▶ [Exercise] When you copy the entries, omit the images and keep every word as it is.

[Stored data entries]
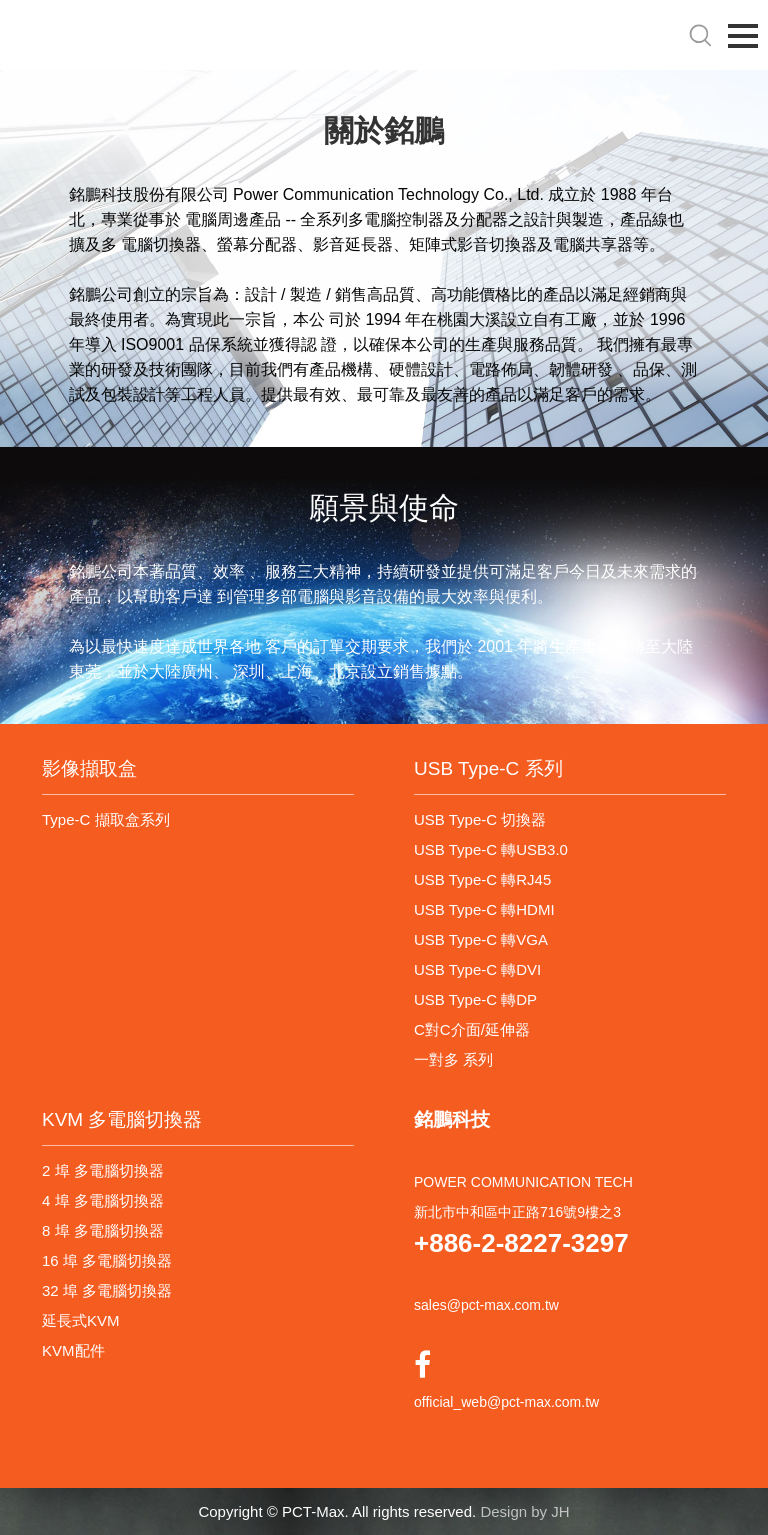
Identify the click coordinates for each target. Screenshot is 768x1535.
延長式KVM (81, 1320)
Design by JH (524, 1511)
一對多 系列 (453, 1059)
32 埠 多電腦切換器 (107, 1290)
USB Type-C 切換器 (480, 819)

▶ [Result of the exercise]
Identify the click coordinates for each target. Screenshot is 768x1535.
延長式KVM (81, 1320)
Design by JH (524, 1511)
一對多 系列 (453, 1059)
32 埠 多電腦切換器 (107, 1290)
USB Type-C 切換器 (480, 819)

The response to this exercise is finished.